▶ **EXERCISE PROMPT**
Only the lines below between the ones containing "Hledat (606, 137)" and "www.sattech.cz (474, 47)", inclusive, are to be reproduced, each exactly as it stands.

▶ **RECORDS SHOWN**
= Beginning of Section =

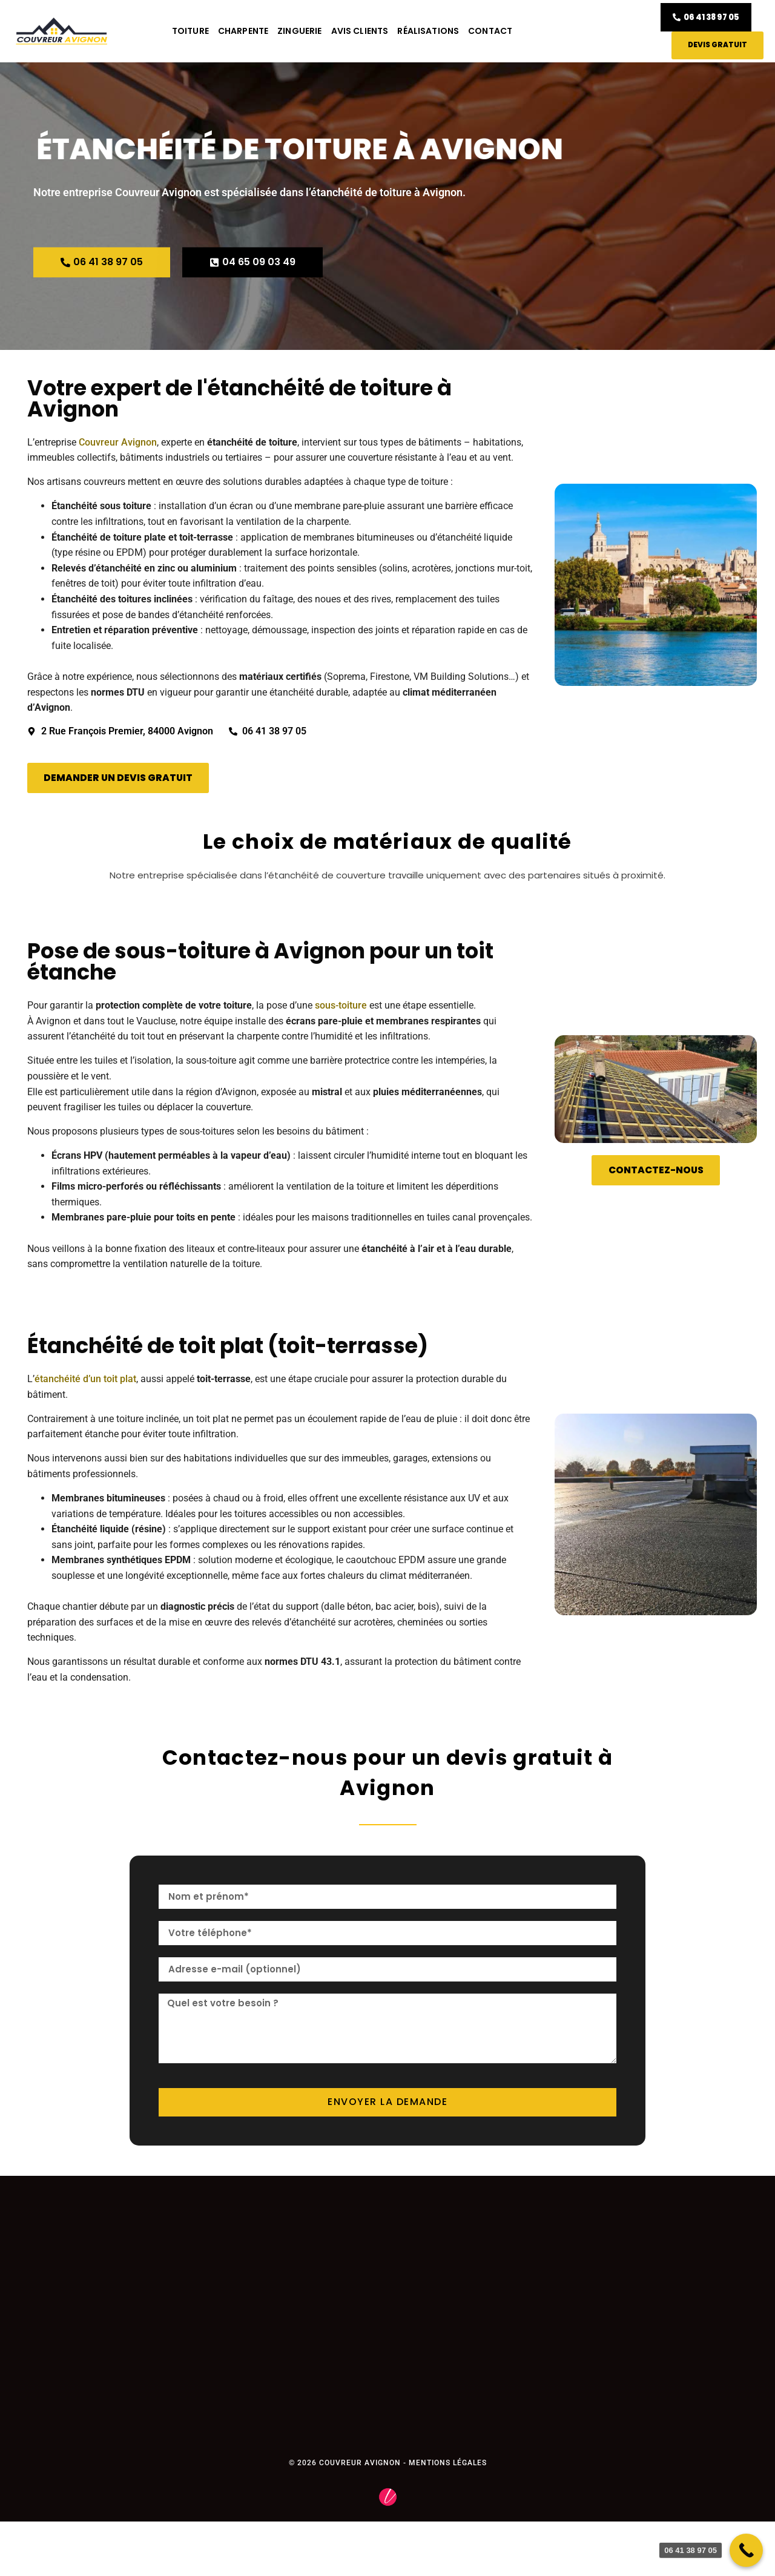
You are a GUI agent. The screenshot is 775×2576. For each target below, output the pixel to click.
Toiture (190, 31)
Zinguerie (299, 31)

= End of Section =
= Beginning of Section =

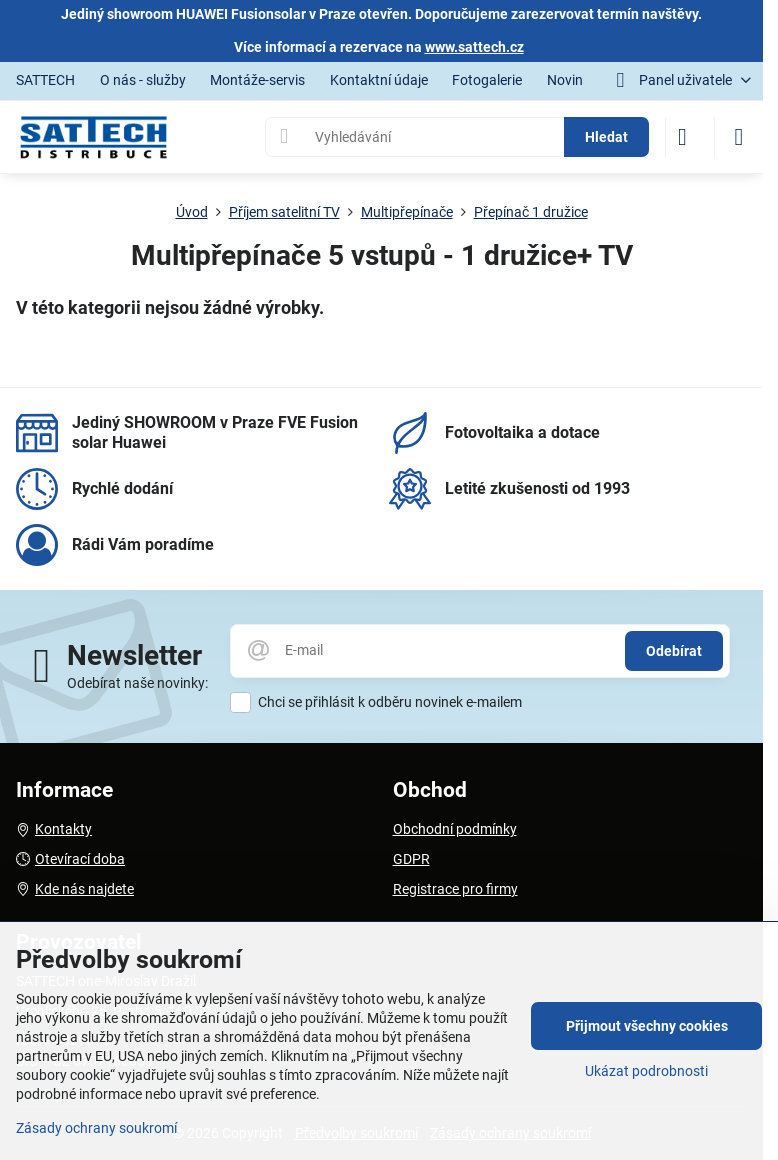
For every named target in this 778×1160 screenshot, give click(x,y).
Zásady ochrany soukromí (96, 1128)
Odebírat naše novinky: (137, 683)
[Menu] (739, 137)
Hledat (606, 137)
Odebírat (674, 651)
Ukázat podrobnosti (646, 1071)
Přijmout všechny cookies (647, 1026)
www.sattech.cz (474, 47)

= End of Section =

▶ **RESULT OF THIS TASK**
Hledat (606, 137)
Odebírat (674, 651)
Ukázat podrobnosti (646, 1071)
Přijmout všechny cookies (647, 1026)
www.sattech.cz (474, 47)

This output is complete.